The movie’s protagonist, Nina (Portman), is a sheltered young ballerina in New York who lives with her overly-protective mother (Barbara Hershey), a former dancer herself. As the movie opens, Nina is up for a the lead role in her Lincoln Center ballet company’s new production of Tchaikovsky’s “Swan Lake.”

Nina lands the part but as she masters the dual roles of not only the virginal white Swan Queen but also that of her Black Swan evil twin, her confusion about her own identity mounts. Not helping Nina to maintain her sense of self is the autocratic but seductive head of the company (Vincent Cassel), a rival dancer (Mila Kunis) and a former prima ballerina (Winona Ryder, badly used), now on a downward spiral.

Nina increasingly suffers from vivid paranoid fantasies.
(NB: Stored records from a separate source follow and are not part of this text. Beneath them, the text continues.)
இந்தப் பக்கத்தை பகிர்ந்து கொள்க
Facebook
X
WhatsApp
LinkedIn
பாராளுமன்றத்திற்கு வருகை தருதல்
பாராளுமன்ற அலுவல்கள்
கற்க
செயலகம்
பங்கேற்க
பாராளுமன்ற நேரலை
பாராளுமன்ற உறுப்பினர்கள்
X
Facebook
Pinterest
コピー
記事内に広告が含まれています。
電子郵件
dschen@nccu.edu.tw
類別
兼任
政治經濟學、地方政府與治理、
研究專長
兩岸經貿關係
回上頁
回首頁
Or are they just fantasies? Is that rash on her back really the result of abusive self-scratching or is she starting to sprout wings?

As the line between what’s real and what’s just going on in Nina’s head becomes increasingly fuzzy, the movie builds to a frenzied crescendo as overwrought as Tchaikovsky’s music. Throughout, Portman gives a complex and dedicated performance (she intensely studied ballet for ten months to prepare for the role) that completely captures the physical strength and yet mental fragility of her character.
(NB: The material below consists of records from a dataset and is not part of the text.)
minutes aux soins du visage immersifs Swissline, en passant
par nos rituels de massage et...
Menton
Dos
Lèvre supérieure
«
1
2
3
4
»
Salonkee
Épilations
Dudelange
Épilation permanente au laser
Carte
Aronofsky fills “Black Swan” with doppelganger imagery and shots of Nina looking at and reflected back in mirrors. These obviously are meant to underline visually her growing psychological distortion and disintegration.

It’s seriously bravura filmmaking, full of swirling camera movements and carefully thought out symbolism, but the movie is also luridly lunatic, especially toward the end.

While fascinating and fun to watch, on reflection “Black Swan” becomes ever sillier. This is high art played, in the end and probably not intentionally, as high camp.